Use it when you need to revise Big O patterns, compare algorithms, or quickly identify the complexity of loops and recursion.
The goal is not memorization alone. The goal is to recognize patterns in code.
Fastest to Slowest O(1) -> O(log n) -> O(n) -> O(n log n) -> O(n^2) -> O(2^n) -> O(n!)
How This Cheat Sheet Helps
Fast Revision
Review common complexities in one place.
Pattern Recognition
Map loops and algorithms to Big O quickly.
Interview Prep
Use standard complexity vocabulary confidently.
Better Choices
Pick efficient solutions by comparing growth rates.
Table of Contents
Common Code Patterns
Most beginner complexity questions can be solved by recognizing common patterns in loops and data structures.
- Direct access by index: O(1).
- Single loop from 0 to n: O(n).
- Loop that halves input each time: O(log n).
- Two nested loops over n: O(n^2).
- Sorting with merge sort or heap sort: O(n log n).
Common Data Structure Operations
Different data structures have different operation costs.
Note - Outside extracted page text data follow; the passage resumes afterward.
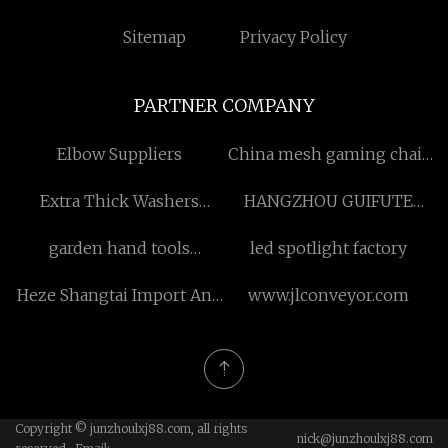
Sitemap
Privacy Policy
PARTNER COMPANY
Elbow Suppliers
China mesh gaming chair
with footrest
Extra Thick Washers
HANGZHOU GUIFUTE
factory
INTERNATIONAL TRADE
garden hand tools
led spotlight factory
CO.,LTD
wholesaler
Heze Shangtai Import And
www.jlconveyor.com
Export Co.,Ltd.
Copyright © junzhoulxj88.com, all rights
nick@junzhoulxj88.com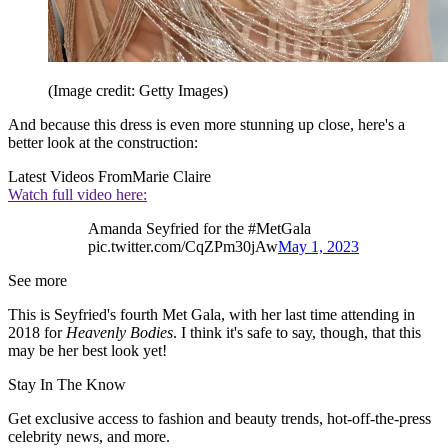
(Image credit: Getty Images)
And because this dress is even more stunning up close, here's a
better look at the construction:
Latest Videos From
Marie Claire
Watch full video here:
Amanda Seyfried for the #MetGala
pic.twitter.com/CqZPm30jAw
May 1, 2023
See more
This is Seyfried's fourth Met Gala, with her last time attending in
2018 for
Heavenly Bodies
. I think it's safe to say, though, that this
may be her best look yet!
Stay In The Know
Get exclusive access to fashion and beauty trends, hot-off-the-press
celebrity news, and more.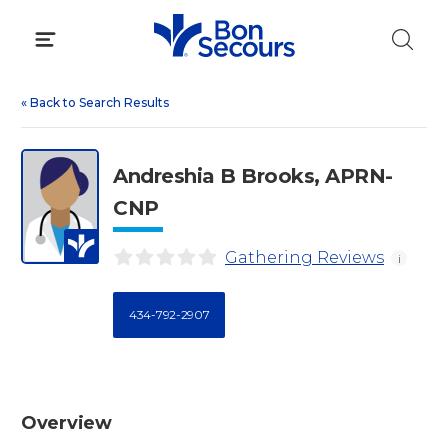
Skip
to
content
«
Back to Search Results
Andreshia B Brooks, APRN-
CNP
Gathering Reviews
i
434-792-2907
Overview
Choosing the right one can change the whole solution.
- Array access by index is O(1).
- Array search without sorting is O(n).
- Stack push and pop are O(1).
- Queue enqueue and dequeue are O(1).
- Hash table average search is O(1).
Simplification Rules
Big O expressions are simplified because we care about long-term growth, not small constants.
- O(5) becomes O(1).
- O(2n) becomes O(n).
- O(n + 100) becomes O(n).
- O(n^2 + n) becomes O(n^2).
- O(n * log n) is written as O(n log n).
Space Complexity Patterns
Space complexity mainly depends on extra memory, not the input itself unless the problem asks for total memory.
- Few variables: O(1).
- Extra array of size n: O(n).
- 2D matrix of n by n: O(n^2).
- Recursive stack depth n: O(n).
Complexity Cheat Sheet Table
| Complexity | Performance | Example |
|---|---|---|
| O(1) | Excellent | Array index access |
| O(log n) | Very good | Binary search |
| O(n) | Good | Linear traversal |
| O(n log n) | Good for sorting | Merge sort |
| O(n^2) | Slow for large input | Nested comparison |
| O(2^n) | Very slow | Subset generation |
| O(n!) | Extremely slow | All permutations |
C Program Example
This nested loop prints all pairs, so its time complexity is O(n^2).
#include <stdio.h>
int main() {
int n = 3;
for (int i = 0; i < n; i++) {
for (int j = 0; j < n; j++) {
printf("(%d,%d) ", i, j);
}
}
return 0;
}
Output:
(0,0) (0,1) (0,2) (1,0) ...
Key Points
- O(1), O(log n), O(n), O(n log n), and O(n^2) are the most common beginner complexities.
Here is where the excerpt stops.